As we entered the austere prison of Ilopango in El Salvador, we were searched thoroughly and all personal items confiscated. It felt like we were being prepared to visit some of the most dangerous criminals in the country. In reality, we were about to meet the vulnerable women who have been imprisoned, who have had their lives stolen, simply because of unwanted pregnancies—in some cases because they had suffered miscarriage or been raped. That was where we met Teodora.
Rather than receiving the support of friends and family after her stillbirth, Teodora del Carmen Vásquez found herself surrounded by police officers. She could not afford a defense attorney. Her guilt was presumed on the basis that her baby did not survive.
Like Evelyn Beatriz Hernandez Cruz, a teen who faced charges and jail time after a stillbirth, Teodora was convicted of aggravated homicide and sentenced to 30 years in jail. Like several of the women we met in Ilopango, she already had another child—one who has now had to face life without a mother.
Since 1998, abortion has been criminalized under all circumstances in El Salvador, even when continuing the pregnancy threatens the life of the pregnant woman or when the fetus is not viable. This law creates an atmosphere of fear, and in response women are afraid to seek medical services when they are pregnant—leading to high rates of maternal mortality. Between 2011 and 2015, 14 women in El Salvador died of complications related to abortion.
As a member of the delegation to Latin America from the European Parliament, I felt that it was important to show solidarity with these women on behalf of all of us who believe that sexual and reproductive rights are human rights. Along with my colleagues in the European Parliament, I have since been working to raise the profile of this tragedy. Just this month, a court rejected Teodora’s appeal; on the same day, we brought forward a Resolution in the European Parliament calling for the immediate release of Teodora, Evelyn and all of those in El Salvador who have been convicted under the same unjust law and condemning the criminalization of abortion.
It is important to understand that the situation in El Salvador is part of a wider context where women and girls are deprived of sexual and reproductive rights, femicide is a part of daily life and a woman is sexually assaulted every three hours. Our Resolution also condemns all violence against women, and particularly the persecution of women in El Salvador. We do not see this as a criticism of El Salvador’s government—among which many members are battling to empower women and improve their conditions of life and legal protections. Civil society organizations such as the Centre for Reproductive Rights have also been campaigning on this issue for years, and many brave women’s rights activists in El Salvador put themselves on the front line to campaign for justice in a society that so often drowns them out or threatens their safety.
A draft bill to reform the Penal Code in El Salvador would decriminalize abortion, at a minimum, in cases where the pregnancy poses a risk to life or the physical or mental health of a pregnant woman or girl, where there is severe impairment of the fetus or where pregnancy is as a result of rape or incest.
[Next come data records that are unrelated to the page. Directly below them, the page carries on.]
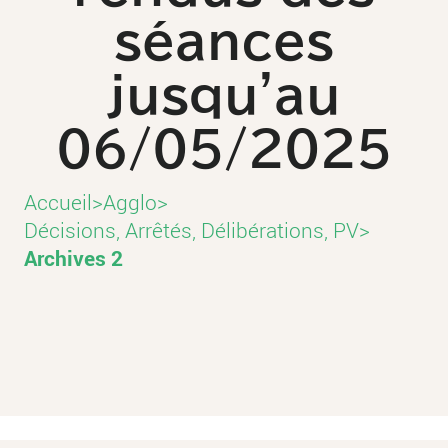
séances
jusqu'au
06/05/2025
Accueil
>
Agglo
>
Décisions, Arrêtés, Délibérations, PV
>
Archives 2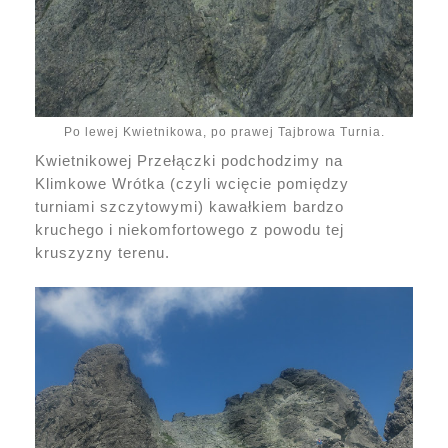
Po lewej Kwietnikowa, po prawej Tajbrowa Turnia.
Kwietnikowej Przełączki podchodzimy na
Klimkowe Wrótka (czyli wcięcie pomiędzy
turniami szczytowymi) kawałkiem bardzo
kruchego i niekomfortowego z powodu tej
kruszyzny terenu.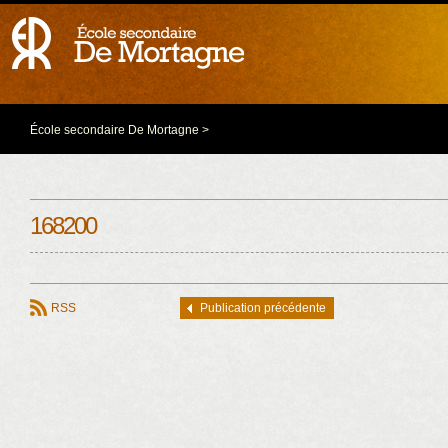
École secondaire De Mortagne
>
168200
RSS
Publication précédente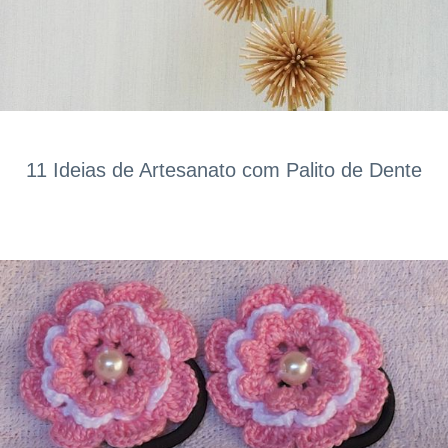
11 Ideias de Artesanato com Palito de Dente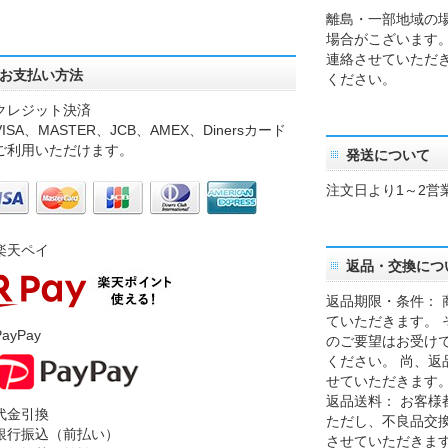
離島・一部地域の
場合がこざいます
連絡させていただ
お支払い方法
ください。
クレジット決済
SA、MASTER、JCB、AMEX、Dinersカード
ご利用いただけます。
発送について
注文日より1～2営
楽天ペイ
返品・交換につ
返品期限・条件： 
ていただきます。 
ayPay
のご要望はお受け
ください。 尚、返
せていただきます
返品送料： お客様
代金引換
ただし、不良品交
銀行振込（前払い）
させていただきま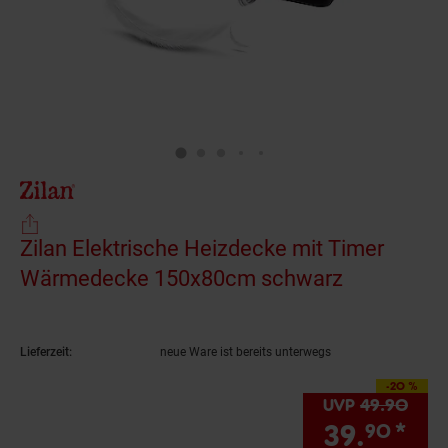
Zilan Elektrische Heizdecke mit Timer
Wärmedecke 150x80cm schwarz
(Produkt a
Lieferzeit:
neue Ware ist bereits unterwegs
-20 %
Sie Sparen 20 Prozen
UVP
49.
90
UVP 
39.
*
Sie
90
Currently, the bill is blocked in Congress—but there is a hope that the new administration will revive it after the national election in March 2018.
When we call for justice for women in El Salvador, we are also calling for justice for women around the world who face similar challenges. El Salvador is not alone, and women across the globe live in societies in which their experiences are invisible and their bodies and lives seen as disposable. When we fight for women like Teodora in El Salvador, we are fighting for women in Europe, Asia, Australia, North America, Africa and the rest of Central and South America.
In a world where women and girls’ bodies are still treated as an ideological battleground, justice for women like Evelyn and Teodora would be a small step along the long and painful path toward female emancipation.